On Saturday, His Highness Shaikh Mohammad Bin Rashid Al Maktoum, Vice-President and Prime Minister of the UAE and Ruler of Dubai, announced the date and the precise time of entry into the Martian orbit — February 9, 2021 at 7.42pm (UAE time). “We will celebrate the arrival of the first Arab mission to Mars,” Shaikh Mohammad tweeted. The mission was launched on July 20 and has so far travelled 290 million km.
The probe will study composition of the Martian atmosphere and will be a big contribution to global understanding of the red planet and will help UAE build its own knowledge bank on space exploration
The Probe’s successful arrival will place the UAE in a special league of nations — United States, former Soviet Union, European Space Agency and India — that have demonstrated ability to reach the Red Planet. The arrival, as Shaikh Mohammad said, will be a historic achievement, one that places great responsibility on future generations to continue the march of progress and will coincide with the celebration of UAE’s golden jubilee.
National cadre of scientists and domain experts
The probe will study composition of the Martian atmosphere and will be a big contribution to global understanding of the red planet and will help UAE build its own knowledge bank on space exploration. Far more important than the Martian data that Hope Probe is expected to gather and transmit back to Earth during its two-year stay, the mission will help the nation in building a national cadre of scientists and domain experts, a process that will continue for generations.

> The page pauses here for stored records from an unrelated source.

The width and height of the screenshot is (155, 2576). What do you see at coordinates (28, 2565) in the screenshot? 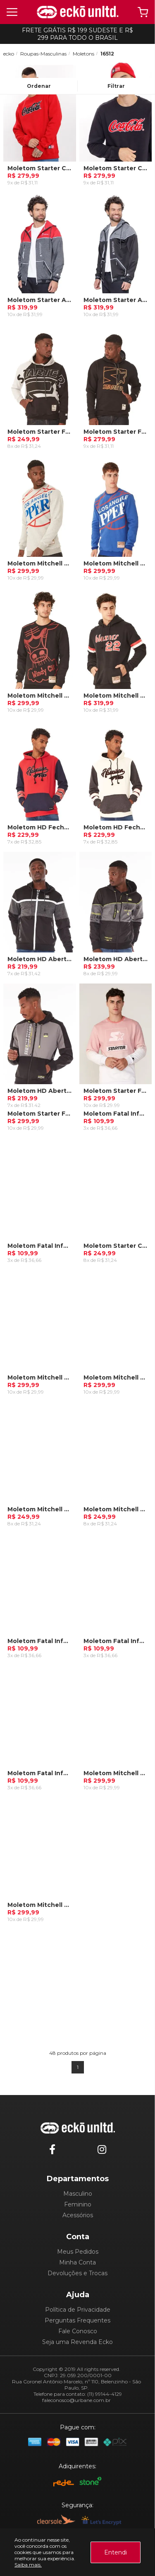
I see `Saiba mais.` at bounding box center [28, 2565].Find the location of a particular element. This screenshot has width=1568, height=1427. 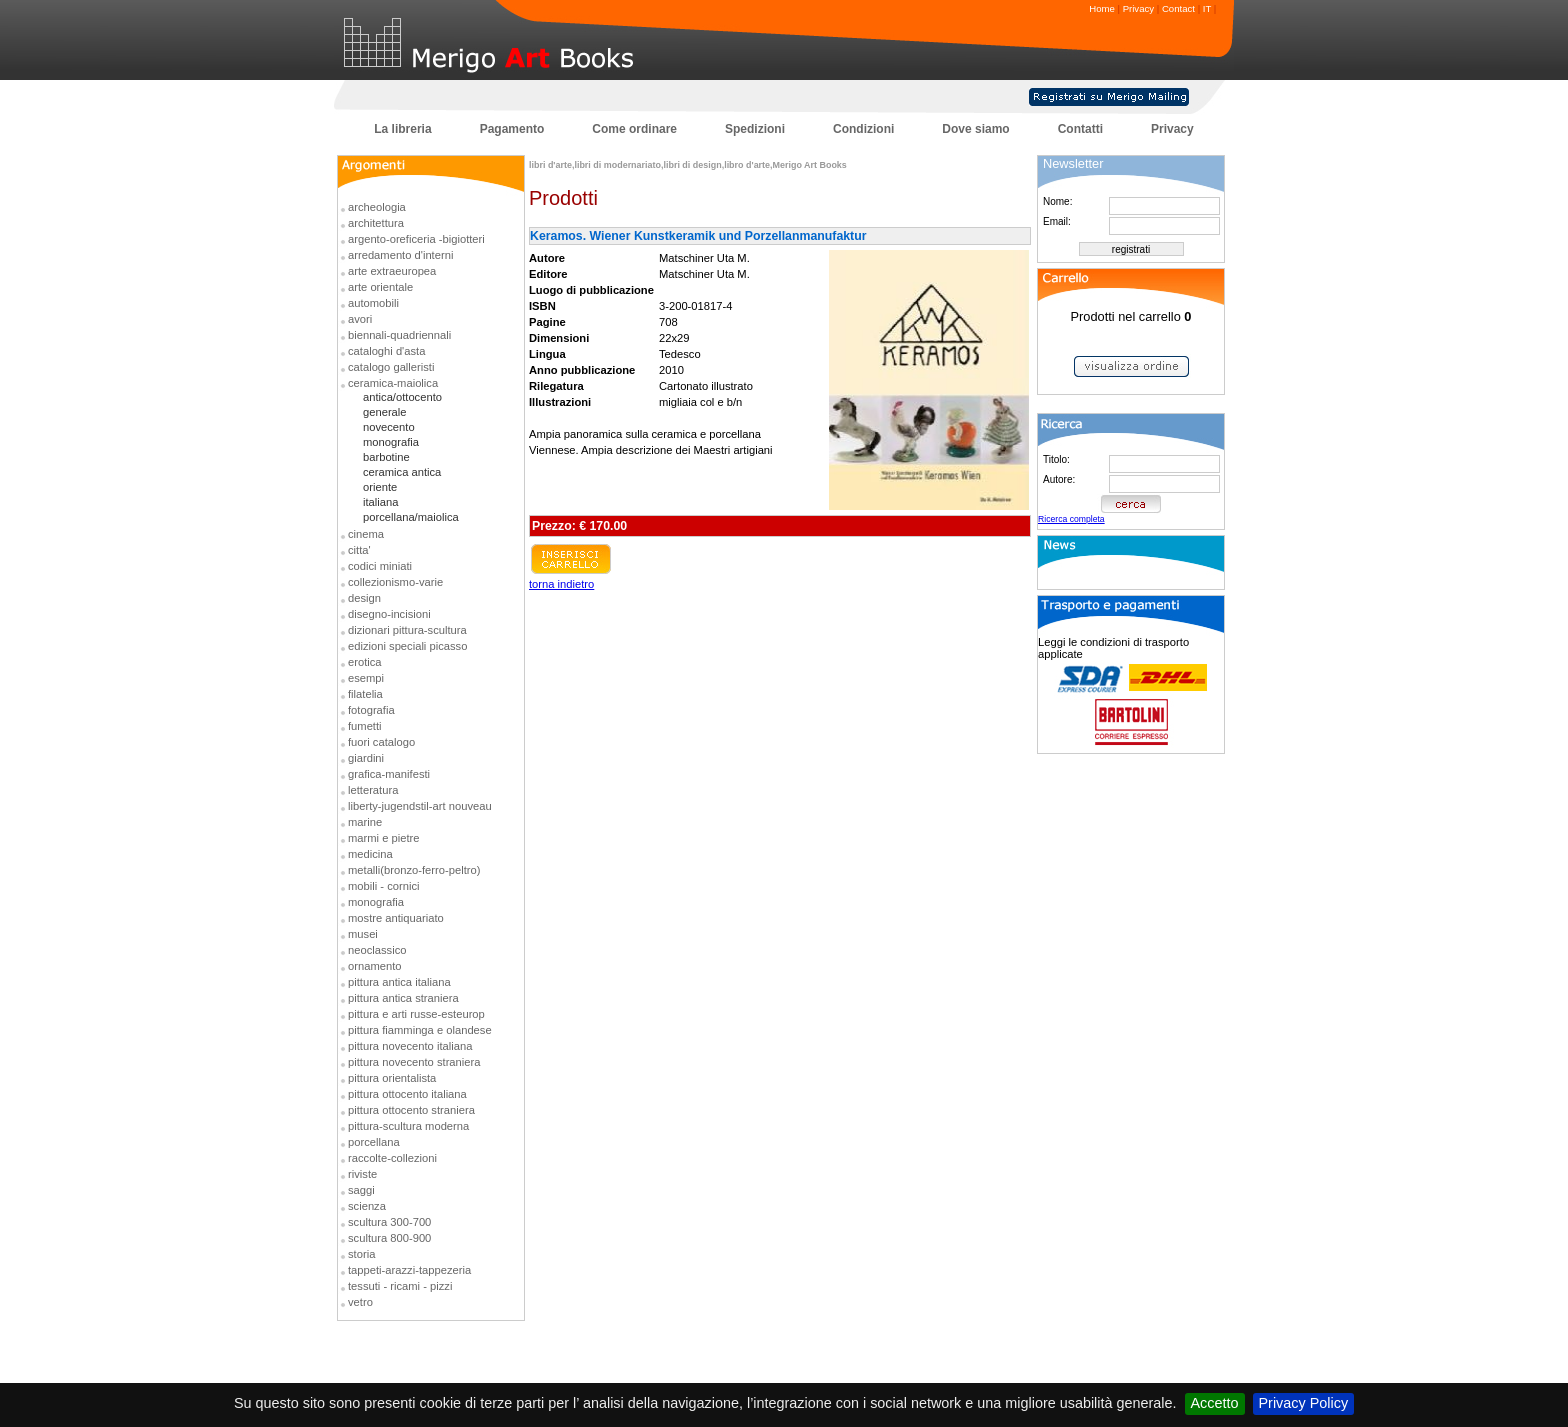

Privacy is located at coordinates (1138, 8).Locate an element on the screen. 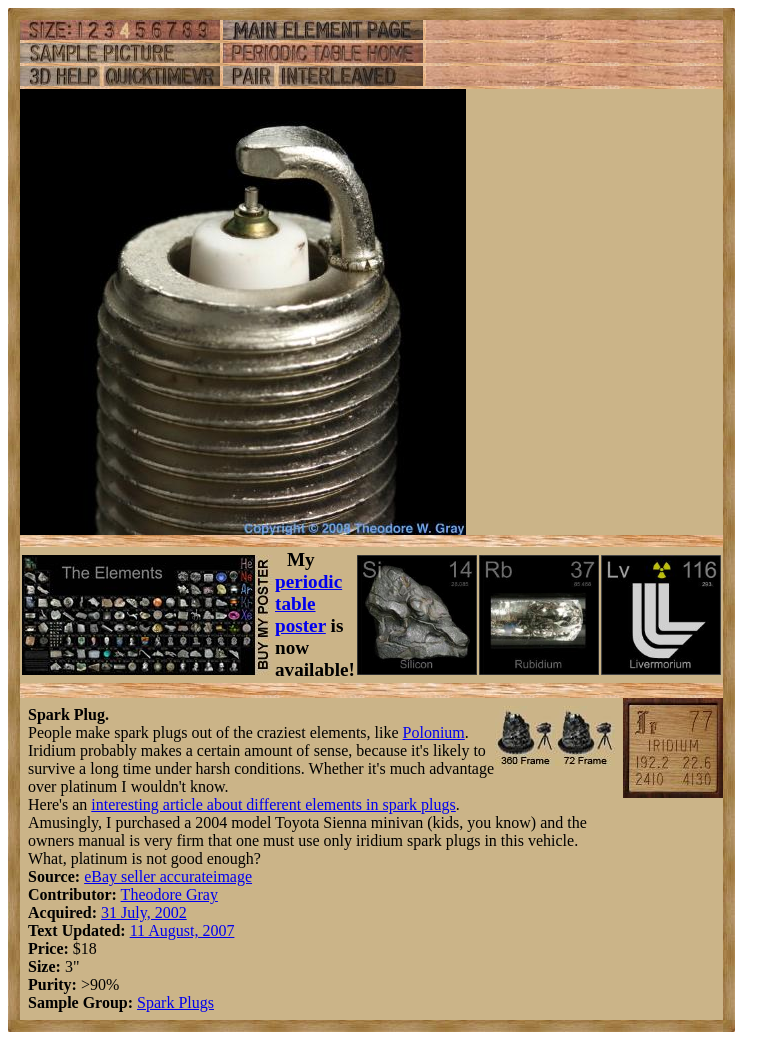  11 August, 2007 is located at coordinates (182, 930).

Moreover, as Shaikh Hamdan Bin Mohammed Bin Rashid Al Maktoum, Crown Prince of Dubai, underlined, the Hope Probe will bring about major achievements in the fields of science, knowledge and innovation for the next 50 years. Lastly, the mission will help develop scientific temper and instill a new culture among young Emiratis.
The Emirati Mars mission was launched when the world is busy grappling with the Coronavirus pandemic, a disease that has consumed global resources and energy, causing widespread disruptions worldwide. The UAE, also affected by the virus, remarkably remained focus on the mission and followed a project timeline that was set long before the virus struck, demonstrating the steadfastness of the Emirati leadership.